During recent decades, a range of differently composed andouillettes have been offered by charcuterie producers; the principal differences concern the primary ingredients used, whether pork, veal, or a mixture of the two. During the twenty-first century the incorporation of veal, historically the more costly meat ingredient, has been banned in response to concerns over BSE. Some French regions, such as Cambrésis (the area surrounding Cambrai) and Lyonnais, were still including veal right up to the ban. In other regions, pork has been the only meat in an andouillette for more than a century; such is the case with the "andouillette of Troyes", which is currently the type of andouillette most likely to be encountered in national outlets, such as supermarkets, throughout France. However, it seems likely that throughout the nineteenth and twentieth centuries, local producers used their own unique recipes according to time and place; the recipes used by local specialised outlets still vary considerably.

A number of andouillettes sold as local specialities have nevertheless evolved or disappeared entirely, such as those of Villers-Cotterêts, which received a mention in the posthumously published Dictionary of Cuisine (Grand Dictionnaire de cuisine) by Alexandre Dumas.

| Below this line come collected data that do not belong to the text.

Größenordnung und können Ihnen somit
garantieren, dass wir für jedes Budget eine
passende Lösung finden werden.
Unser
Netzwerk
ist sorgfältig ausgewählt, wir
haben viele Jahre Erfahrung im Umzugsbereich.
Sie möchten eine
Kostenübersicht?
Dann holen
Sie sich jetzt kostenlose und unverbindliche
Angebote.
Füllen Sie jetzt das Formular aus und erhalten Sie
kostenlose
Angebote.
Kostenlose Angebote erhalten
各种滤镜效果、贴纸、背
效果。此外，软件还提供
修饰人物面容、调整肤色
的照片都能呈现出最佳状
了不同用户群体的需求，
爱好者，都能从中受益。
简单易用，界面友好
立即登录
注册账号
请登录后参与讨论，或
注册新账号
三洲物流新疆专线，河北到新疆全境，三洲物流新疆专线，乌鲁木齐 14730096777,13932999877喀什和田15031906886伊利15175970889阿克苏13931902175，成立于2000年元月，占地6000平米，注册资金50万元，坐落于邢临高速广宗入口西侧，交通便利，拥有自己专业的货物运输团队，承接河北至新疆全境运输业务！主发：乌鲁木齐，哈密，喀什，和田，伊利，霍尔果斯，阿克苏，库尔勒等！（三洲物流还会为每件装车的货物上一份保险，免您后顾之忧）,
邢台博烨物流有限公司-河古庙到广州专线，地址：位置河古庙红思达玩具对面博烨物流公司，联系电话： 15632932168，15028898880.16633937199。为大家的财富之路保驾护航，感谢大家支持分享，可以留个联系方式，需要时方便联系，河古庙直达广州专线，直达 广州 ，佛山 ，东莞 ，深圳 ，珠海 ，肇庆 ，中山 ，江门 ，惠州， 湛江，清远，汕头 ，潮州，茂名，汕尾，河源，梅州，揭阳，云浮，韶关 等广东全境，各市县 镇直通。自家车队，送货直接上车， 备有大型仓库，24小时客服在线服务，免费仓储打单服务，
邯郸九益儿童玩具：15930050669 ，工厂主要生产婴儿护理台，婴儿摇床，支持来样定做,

In his 2021 memoir Taste: My Life Through Food, actor Stanley Tucci wrote humorously about ordering an andouillette with Meryl Streep in a small French restaurant. Neither could stomach the dish. Nonetheless, world-class restaurants such as St. John have been built on the foundation of properly prepared offal. Offal dishes are an important element of many culinary traditions, and by making use of animal parts that might otherwise be discarded, they could be said to contribute to sustainability in food and farming.

== Serving ==
Andouillettes can be served either hot or cold, with the former much more common. As with all lower intestine sausages, andouillettes are to some extent an acquired taste. Their smell may offend people, especially when the tripes are not cooked right away, or thoroughly cleaned. The texture is somewhat rougher than most sausages, as the content is coarsely cut. Properly done, they are braised long enough in water or stock to become very tender, then prepared for plating. The finished andouillettes can be pan-fried (sometimes breaded), it can also be served boiled, barbecued, or grilled, often with vegetables (primarily onions) in a mustard or red wine sauce.

== Popularity ==
Andouillette is a common dish all over France but some regions are well known for their own recipes. The most famous ones come from Troyes, Lyon, Cambrai and Chablis and are graded using the AAAAA (5 As) grading system.

==Clubs==
The Association Amicale des Amateurs d'Andouillette Authentique (AAAAA) 'The Friendly Club of Lovers of Authentic Andouillette' is a club formed by several food writers in 1970. It gives certificates ("diplôme") to producers of high-quality andouillettes.